À propos du « Loup mal aimé », la publicité d'Intermarché

27 Décembre 2025 Publié dans #critique de l'information

À propos du « Loup mal aimé », la publicité d'Intermarché

 

 

 

 

Y a-t-il un message subliminal, ou secondaire, dans cette séquence qui a fait le tour du monde ? Un risque d'instrumentalisation ? Pire ?

 

 

Musardons pour commencer...

 

 

Musardons en guise d'introduction : le dessin de presse de Charlie Hebdo accompagnant l'article « Rokhaya Diallo – La petite fiancée de l'Amérique » la présente, pastichée en Joséphine Baker avec sa célèbre ceinture de bananes, devant quelques spectateurs ravis et hilares et, en fond, « The Rokhaya Diallo Show – Ridiculise la laïcité à travers le monde ».

 

J'avoue : je n'ai pas compris – ni le dessin en tant que tel, ni le dessin dans son contexte, même après la tentative d'explication.

 

À l'heure où j'écris, ma timeline sur X est inondée de posts accusant Charlie Hebdo de racisme – en particulier de la meute (allusion volontaire à un ouvrage de Charlotte Belaïch et Olivier Pérou), et même d'un postulant pas encore officiellement déclaré aux plus hautes fonctions de la République.

 

C'est la grande compétition avec les fraichement diplômés vétérinaires et infectiologues, et autres experts en santé animale, qui nous prodiguent, qui des avis tranchés sur la vaccination, qui des conseils sur la stratégie à suivre pour éradiquer la dermatose nodulaire contagieuse des bovins (DNC).

 

 

(Source)

 

 

Et avec le shitstorm contre le médecin urgentiste Mathias Wargon « coupable » d'avoir plaidé avec vigueur pour la vaccination contre la grippe.

 

 

Le post de l'Œil Médias n'est pas un monument de pertinence. (Source et source)

 

 

Et j'avoue : je comprends encore moins... Où est le blasphème dans une comparaison avec la grande, très grande, panthéonisée Joséphine Baker ?

 

Mais cela nous offre une leçon : attention aux dérives en tous genres...

 

Cela vaut pour les caricatures comme pour les contes de Noël.

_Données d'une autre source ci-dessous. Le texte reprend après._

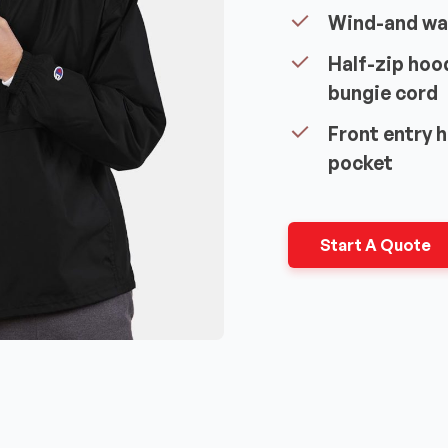
Wind-and wa
Half-zip hoo
bungie cord
Front entry 
pocket
Start A Quote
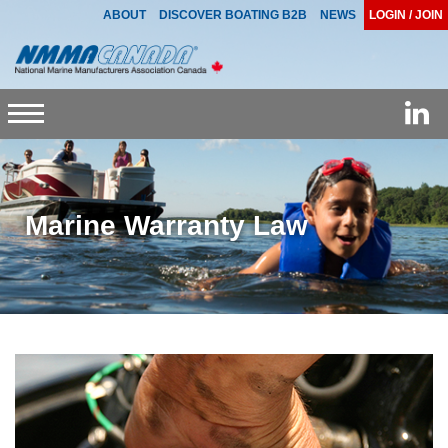
ABOUT
DISCOVER BOATING B2B
NEWS
LOGIN / JOIN
Toggle
navigation
Marine Warranty Law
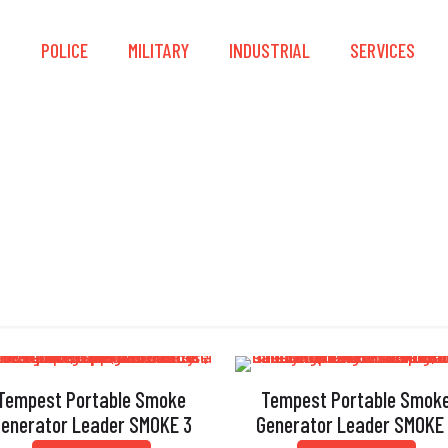
S
POLICE
MILITARY
INDUSTRIAL
SERVICES
Heat Exchanger
Tempest Portable Smoke
Tempest Portable Smok
enerator Leader SMOKE 3
Generator Leader SMOKE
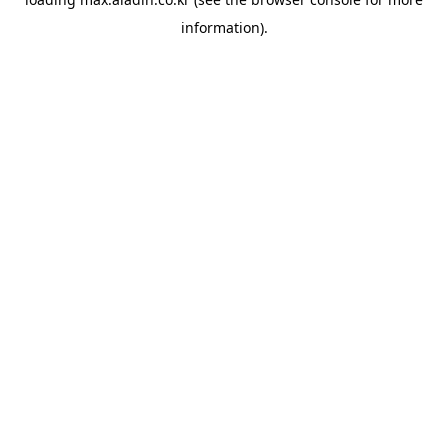
information).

Venons-en donc à la dernière publicité – qui a fait un buzz planétaire d'Intermarché.

 

Cette séquence offre le choix de plusieurs lectures, pour leur part crédibles.

 

 

L'avis de M. Philippe Bombardier

Voici, glané sur ma page d'accueil LinkedIn, celle, largement commentée, de M. Philippe Bombardier, directeur général des services au Conseil Départemental de la Creuse :

 

« La dernière publicité d’Intermarché est présentée comme touchante, moderne, inclusive. En réalité, elle est profondément subversive et glaçante.

 

Elle ne célèbre ni la liberté, ni la singularité, ni le courage d’être soi. Elle raconte exactement l’inverse : pour être accepté, il faut renoncer. Renoncer à ce que l’on est, à ce qui dérange, à ce qui dépasse. Se lisser. Se fondre. Se conformer.

 

Le message est clair : l’amour, la reconnaissance sociale, la tranquillité ne sont accessibles qu’à condition de rentrer dans le cadre. La différence n’est tolérée qu’une fois neutralisée, rendue inoffensive, validée par le regard collectif et la morale dominante.

 

Sous couvert de bienveillance, cette publicité diffuse une injonction douce mais redoutablement efficace : ne fais pas de vagues. Ajuste-toi. Corrige-toi. Et tu seras accepté.

 

Ce n’est pas de l’inclusion. C’est de l’assimilation morale.

Ce n’est pas de l’émancipation. C’est un apprentissage du renoncement.

 

Le vrai message de Noël aurait été de dire : sois toi-même, même si cela dérange, même si cela coûte, même si tout le monde n’applaudit pas.

 

Vive l’anti-conformisme et vive la viande !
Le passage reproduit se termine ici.